Wednesday, July 08, 2009

Baker Joins the Race

Just days after Timothy Cahill announced he's leaving the Dems in the dust for a likely run at governor is 2010, another man has thrown his hat into the ring.  Harvard Pilgrim CEO, Charlie Baker says he is the Republican for the job.

Baker served as an aide to former Governor Bill Weld.  Baker says he will be stepping down from his position at Harvard Pilgrim.  "I am either the CEO of Harvard Pilgrim -- or I'm building a campaign organization. I cannot do both," he said.  His resignation is effective on July 17th.

He will be competing with former gubernatorial candidate, Christy Mihos, for the GOP's nomination.  In 2006, Mihos ran as an independent against now Governor Deval Patrick and then Lt. Governor Kerry Healy.  Mihos garnered only 7% of the vote.
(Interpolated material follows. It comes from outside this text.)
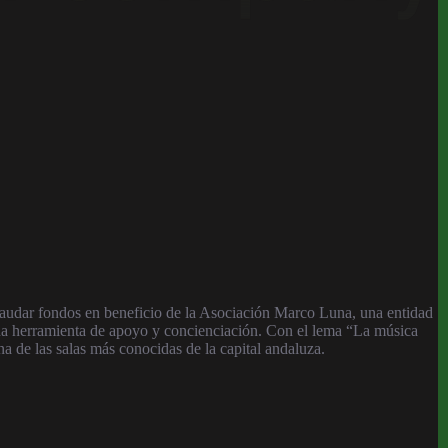
ecaudar fondos en beneficio de la Asociación Marco Luna, una entidad
 una herramienta de apoyo y concienciación. Con el lema “La música
 de las salas más conocidas de la capital andaluza.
Baker had originally planned to make his announcement after Labor Day, but Cahill's announcement pressured the health insurance CEO to move his announcement up.
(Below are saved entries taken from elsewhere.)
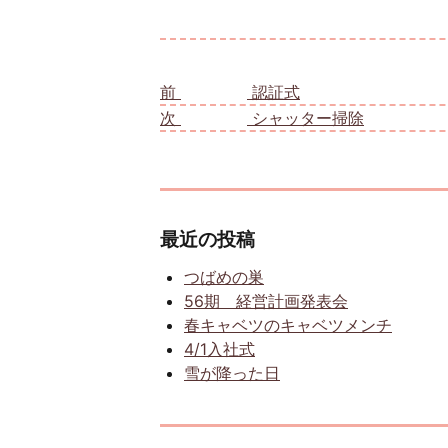
投稿ナビゲーション
前
前の投稿:
認証式
次
次の投稿:
シャッター掃除
最近の投稿
つばめの巣
56期 経営計画発表会
春キャベツのキャベツメンチ
4/1入社式
雪が降った日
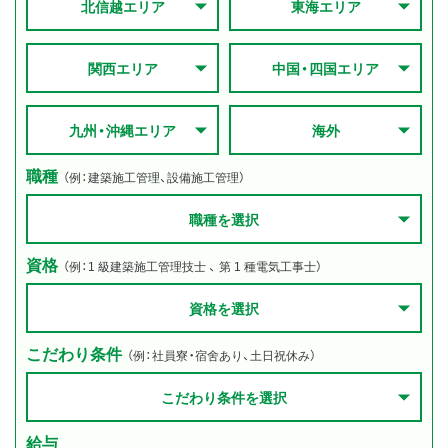
北信越エリア
東海エリア
関西エリア
中国・四国エリア
九州・沖縄エリア
海外
職種
（例：建築施工管理、設備施工管理）
職種を選択
資格
（例：1 級建築施工管理技士 、 第 1 種電気工事士）
資格を選択
こだわり条件
（例：社員寮・宿舍あり、土日祝休み）
こだわり条件を選択
給与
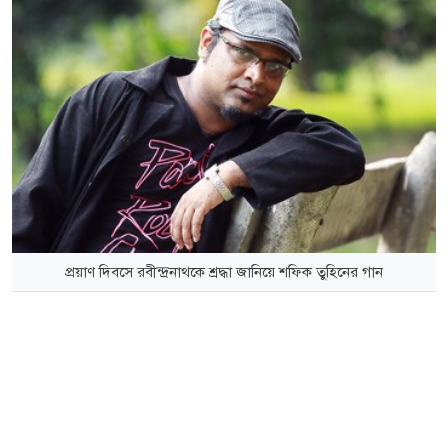
প্রয়াণ দিবসে রবীন্দ্রনাথকে শ্রদ্ধা জানিয়ে শফিক তুহিনের গান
Baker is not new to Beacon Hill, and may be the man to knock down a severely weakened Democratic governor and put a Republican back in the the executive office.

Tuesday, July 07, 2009

Independence Day

Following the weekend marking the anniversary of the U.S.'s independence, another man has declared his own, Massachusetts Treasurer Timothy Cahill.  He has announced he is leaving the Democratic party, and is currently un-enrolled. Many are considering this to be the first step toward a run for governor.

This is a strong move from the Commonwealth's treasurer.  Not only does this separate himself from the more fiscally liberal Democrats on Beacon Hill, but it also means he won't have to take Deval Patrick one on one in a Democratic primary.

Yet, this potential candidacy could also spell disaster for the Dems' hopes of holding on to the governorship.  Cahill would likely take Democratic voters away from Patrick, dividing the party and possibly allowing a Republican back into the corner office.

Governor Patrick certainly has his work cut out for him in his 2010 re-election campaign.  He has failed to pass several key pieces of legislation, most importantly casino gambling, which he has been advocating for years now.  He has also proposed an increase in the gas tax, taxes on soda, candy and alcohol, and has raised the state's sales tax from 5% to 6.25% (effectively 7 cents per dollar).  All of these issues have left Patrick's approval ratings in shambles.  Seems like a perfect moment for Cahill to strike.

It is a lot to swallow for Bay Staters, but they may forget all about their governor's short comings (much to Mr. Cahill's dismay) when he rolls out some of his close, popular friends from Washington.  You know, like President Barack Obama.